Widely known for its project management software, Atlassian (NASDAQ:TEAM) shares have collapsed 57.6% year-to-date and 75.9% over the past year, landing near 2018 price levels despite a business that looks nothing like it did eight years ago. That disconnect is driving Reddit sentiment from roughly 59 (neutral) to 71.4 (bullish) in a single week.

Strong Numbers, Falling Stock
Taking a closer look at the overall numbers, Q1 FY2026 revenue hit $1.432 billion, beating estimates by $30 million, while Non-GAAP EPS of $1.04 beat the analyst consensus by $0.20. One of the biggest staples for Atlassian, cloud revenue grew 26% year-over-year to $998 million, while AI monthly active users surpassed 3.5 million (up 50% quarter-over-quarter), and operating cash flow jumped 60% to $128.7 million. Positive numbers aside, Atlassian shares kept falling anyway, and it hasn’t been helped by a Citi downgrade on January 16, 2026, citing topline growth concerns, which sent the stock down 7.71% in a single session, followed by Pomerantz LLP securities investigation filings on multiple days between the end of January and late February.

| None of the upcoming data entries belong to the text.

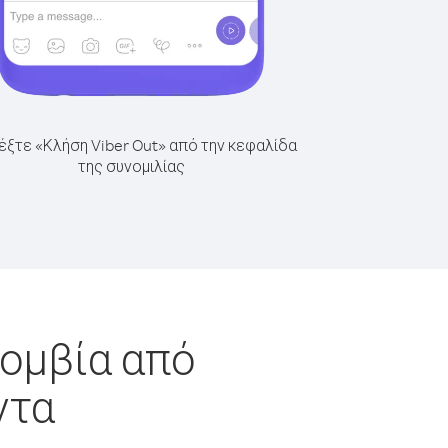
έξτε «Κλήση Viber Out» από την κεφαλίδα
της συνομιλίας
λομβία από
ντα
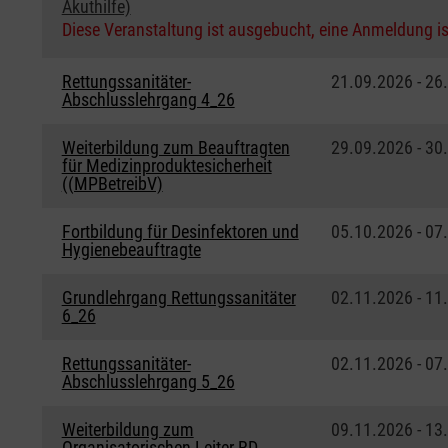
Akuthilfe)
Diese Veranstaltung ist ausgebucht, eine Anmeldung is
Rettungssanitäter-
21.09.2026 - 26
Abschlusslehrgang 4_26
Weiterbildung zum Beauftragten
29.09.2026 - 30
für Medizinproduktesicherheit
((MPBetreibV)
Fortbildung für Desinfektoren und
05.10.2026 - 07
Hygienebeauftragte
Grundlehrgang Rettungssanitäter
02.11.2026 - 11
6_26
Rettungssanitäter-
02.11.2026 - 07
Abschlusslehrgang 5_26
Weiterbildung zum
09.11.2026 - 13
Organisatorischen Leiter RD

Reddit Is Asking the Right Question
Atlassian stock, oversold?
by u/Monsjoex in investing
“This whole bear case is completely relying on massive layoffs for white collar workers that won’t get rehired in another role where they still need to use confluence/jira… these huge slow companies, governments etc that are all using atlassian software… would suddenly fire everyone [and] switch to some agentic created ai slop?” The post drew 48 upvotes and 66 comments with an 83% upvote ratio.
The bull case rests on three data points:
- Non-GAAP operating income swung from a $32 million loss in Q1 2025 to $322.7 million in Q1 2026, showing real leverage as cloud migration matures
- 25 of 33 covering analysts rate TEAM a Buy or Strong Buy, with a consensus price target of $206.42 against a current price near $70
- The seat-based pricing model embedded across 300,000+ enterprise and government customers creates switching costs that pure AI displacement narratives underestimate
The CFO Change and the Investigation Overhang
Among the big news related to Atlassian right now, the incoming CFO James Chuong, a former LinkedIn finance chief who helped scale that business to over 1 billion members and $18 billion in revenue, takes the role on March 30, 2026. As of now, the ongoing Pomerantz investigation centers on whether Atlassian adequately disclosed risks related to growth deceleration. The company projects $8.7 billion in revenue by 2028, requiring roughly 18.7% annual growth. Q2 cloud growth guidance of approximately 22.5% shows deceleration from Q1’s 26%, exactly the data point investigators will scrutinize. How Chuong frames the AI revenue story, and whether Atlassian deploys its $2.5 billion buyback authorization, will determine whether the stock can close the gap between its $68.81 price and the $177.85 analyst consensus.